President Obama On the Ballot: Oh yea, the primary this spring and the general election in the fall are referendums on the president in some way.  The Republicans want control of the U.S. Senate because with both houses of Congress they can make the rest of his hair gray.  If the Senate candidates are constantly attacking Obamacare, their election is a vote on Obamacare.  To me, the people who elected Obama in the first place should vote this year also.

Senate Candidate Breakdown:  I want to put a few points about these candidates on the table…as I see it.

Michelle Nunn– Don’t sleep….she can win.  While she will be running from Obama, she can’t win without a massive pro-Obama turnout.  Her father wasn’t big on being a political party person and hopefully is the same way.  She might do well with suburb Atlanta GOP soccer moms.

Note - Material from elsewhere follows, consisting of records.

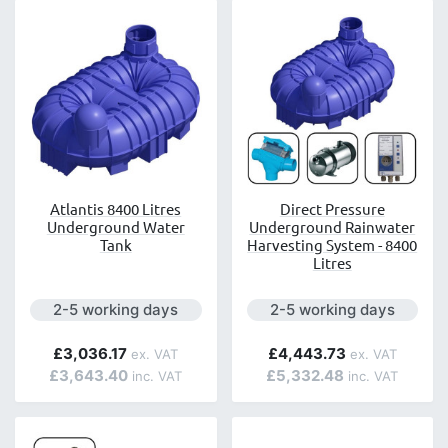
Atlantis 8400 Litres
Direct Pressure
Underground Water
Underground Rainwater
Tank
Harvesting System - 8400
Litres
Next day delivery is available.
Next day delivery is avai
2-5 working days
2-5 working days
£3,036.17
£4,443.73
£3,643.40
£5,332.48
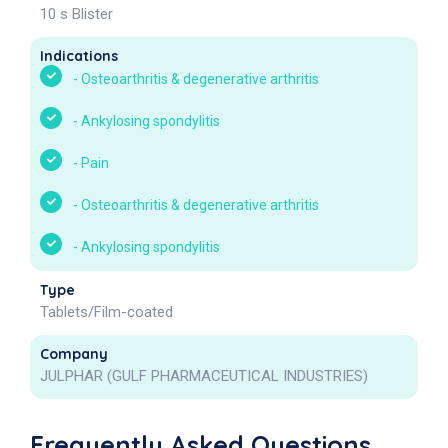
10 s Blister
Indications
-
Osteoarthritis & degenerative arthritis
-
Ankylosing spondylitis
-
Pain
-
Osteoarthritis & degenerative arthritis
-
Ankylosing spondylitis
Type
Tablets/Film-coated
Company
JULPHAR (GULF PHARMACEUTICAL INDUSTRIES)
Frequently Asked Questions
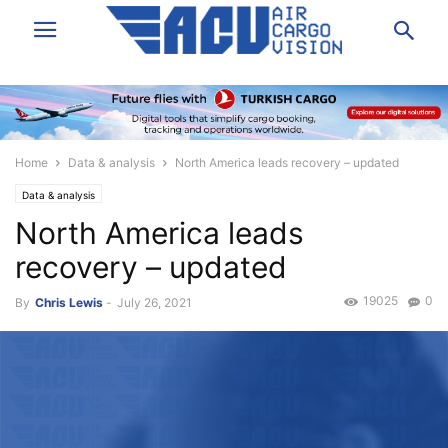
Home
Data & analysis
North America leads recovery – updated
Data & analysis
North America leads
recovery – updated
19025
0
By
Chris Lewis
-
July 26, 2021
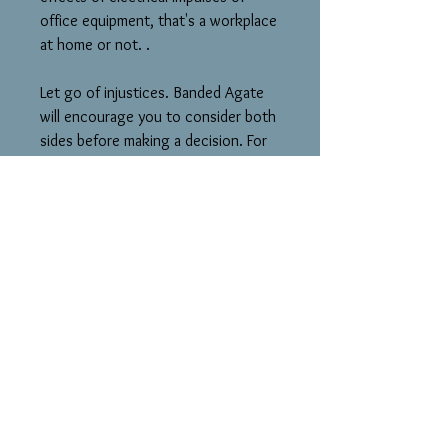
office equipment, that's a workplace
at home or not. .
Let go of injustices. Banded Agate
will encourage you to consider both
sides before making a decision. For
anyone who has two jobs and
struggles with commitments. Aids
writers, so they can express their
ideas into money-making. I should
really get going on that book.
In many different ages and cultures,
bowls were made from it to protect
the eater, and also aid digestion.
Some believe it acts as a counter to
the blatant consumerism of the USA.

Paul Broun– The Democrats so so so very much want him to be the GOP nom because he has a record of being ugly to candidate and President Obama.  He would drive large numbers of ify voters to the polls for the dems and the national fundraising for Nunn would be huge courtesy of his youtube videos.

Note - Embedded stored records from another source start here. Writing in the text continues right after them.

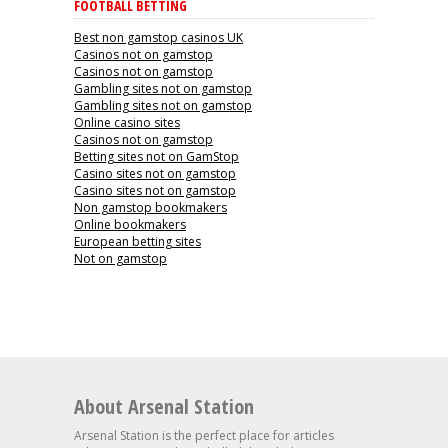
FOOTBALL BETTING
Best non gamstop casinos UK
Casinos not on gamstop
Casinos not on gamstop
Gambling sites not on gamstop
Gambling sites not on gamstop
Online casino sites
Casinos not on gamstop
Betting sites not on GamStop
Casino sites not on gamstop
Casino sites not on gamstop
Non gamstop bookmakers
Online bookmakers
European betting sites
Not on gamstop
About Arsenal Station
Arsenal Station is the perfect place for articles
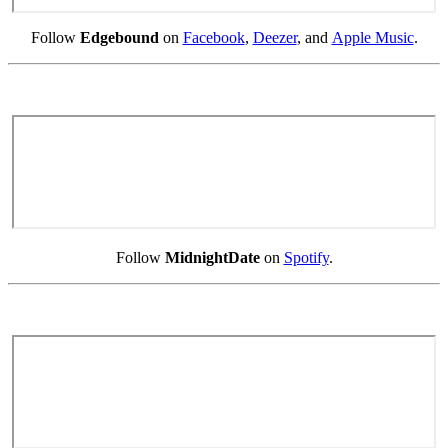
Follow
Edgebound
on
Facebook
,
Deezer
, and
Apple Music
.
Follow
MidnightDate
on
Spotify
.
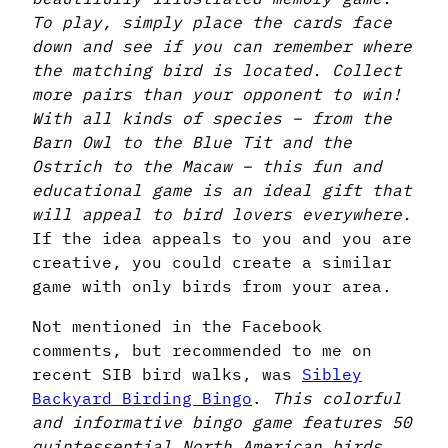
To play, simply place the cards face
down and see if you can remember where
the matching bird is located. Collect
more pairs than your opponent to win!
With all kinds of species – from the
Barn Owl to the Blue Tit and the
Ostrich to the Macaw – this fun and
educational game is an ideal gift that
will appeal to bird lovers everywhere.
If the idea appeals to you and you are
creative, you could create a similar
game with only birds from your area.
Not mentioned in the Facebook
comments, but recommended to me on
recent SIB bird walks, was
Sibley
Backyard Birding Bingo
.
This colorful
and informative bingo game features 50
quintessential North American birds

Jack Kingston– If region trumps party with me, Kingston is the people’s champ from south Georgia.  Georgia political power is now centered in north Georgia and that is scary because you can count the Black folks up there.  Jack served Black Savannah and Savannah State University for years and dude has lived in part-time in D.C.  Because he likes to play that Andy Griffin role, Kingston knows Black and White rural Georgia inside and out.  The economic engines of our state outside of Atlanta are agriculture and military.  Those Tea Party people would cut both of those areas to the bone but Jack knows what’s up.  He should come to our summit and explain that statement about free lunch kids cleaning the schools.

Karen Handel– She would hold the GOP women vote against Nunn.  She should play up her hard knock life story.  Who knew that she attended Fredrick Douglas High School in suburban D.C.  The lady was chair of the Fulton County Commission.  Her campaign clearly doesn’t want to tap her potential support in our community.  Did I mention that she went to Doug?

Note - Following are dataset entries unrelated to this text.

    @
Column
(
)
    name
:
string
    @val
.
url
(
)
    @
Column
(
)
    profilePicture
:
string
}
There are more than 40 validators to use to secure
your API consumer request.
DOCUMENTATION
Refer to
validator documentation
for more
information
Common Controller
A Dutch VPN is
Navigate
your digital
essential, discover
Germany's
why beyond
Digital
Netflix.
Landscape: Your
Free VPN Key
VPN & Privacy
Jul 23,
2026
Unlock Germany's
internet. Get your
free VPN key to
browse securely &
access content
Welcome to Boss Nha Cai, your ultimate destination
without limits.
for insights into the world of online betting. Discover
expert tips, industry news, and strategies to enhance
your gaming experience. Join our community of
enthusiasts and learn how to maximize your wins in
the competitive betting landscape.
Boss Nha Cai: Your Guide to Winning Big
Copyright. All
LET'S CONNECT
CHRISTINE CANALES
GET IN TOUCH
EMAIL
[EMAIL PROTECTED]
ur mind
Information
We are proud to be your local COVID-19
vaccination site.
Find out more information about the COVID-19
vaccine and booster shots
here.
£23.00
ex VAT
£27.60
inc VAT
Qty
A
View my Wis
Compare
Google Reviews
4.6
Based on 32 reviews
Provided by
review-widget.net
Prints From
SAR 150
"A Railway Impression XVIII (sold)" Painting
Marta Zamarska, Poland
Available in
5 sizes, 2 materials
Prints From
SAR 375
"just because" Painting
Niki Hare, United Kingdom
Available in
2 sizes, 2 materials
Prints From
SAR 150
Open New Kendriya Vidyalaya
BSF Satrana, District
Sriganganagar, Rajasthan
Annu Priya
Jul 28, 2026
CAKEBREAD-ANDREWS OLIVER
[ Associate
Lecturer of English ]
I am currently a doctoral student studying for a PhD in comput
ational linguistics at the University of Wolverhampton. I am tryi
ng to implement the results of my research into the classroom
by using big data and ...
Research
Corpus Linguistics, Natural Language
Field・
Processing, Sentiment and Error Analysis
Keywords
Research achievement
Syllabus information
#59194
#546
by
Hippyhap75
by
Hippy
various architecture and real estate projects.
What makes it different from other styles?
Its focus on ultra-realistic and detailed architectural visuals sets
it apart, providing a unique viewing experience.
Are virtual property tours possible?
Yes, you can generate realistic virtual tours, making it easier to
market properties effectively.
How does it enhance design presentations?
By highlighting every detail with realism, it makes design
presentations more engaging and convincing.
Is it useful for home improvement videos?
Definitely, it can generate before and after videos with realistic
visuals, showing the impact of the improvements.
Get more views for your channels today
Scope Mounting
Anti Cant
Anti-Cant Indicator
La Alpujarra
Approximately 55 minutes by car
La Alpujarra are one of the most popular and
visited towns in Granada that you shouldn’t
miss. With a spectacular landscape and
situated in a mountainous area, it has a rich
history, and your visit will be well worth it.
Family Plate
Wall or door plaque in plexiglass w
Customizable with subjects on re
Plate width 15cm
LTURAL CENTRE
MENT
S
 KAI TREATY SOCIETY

David Perdue– this political newcomer is was balling in the private sector. Perdue was CEO at Reebok and at Dollar General.  DG sure brings revitalization to some rough areas and heaven knows the jobs are needed.  His campaign website contains a list of companies he has helped: Rockport, Hanes, Levi’s, Polo, Coach, and Greg Norman.  I kid you not; I can get dress in a Polo shirt, a pair of Levis, Hanes drawers, old Rockport Dressports, and Greg Norman footies.  Look for forward to Dems asking if these companies gave back to our communities.

Governor race: This race will be a referendum on Governor Nathan Deal and the GOP in the state houses refusal to expand Medicaid under Obamacare.  We need to hear the GOP alternative to Obamacare because current the uninsured are using the emergency room as a doctor’s office and that’s costly.

State House and State Senate:  With secondary regard for party, stay on your state legislators’ behinds because voter suppression and stand your ground start with them.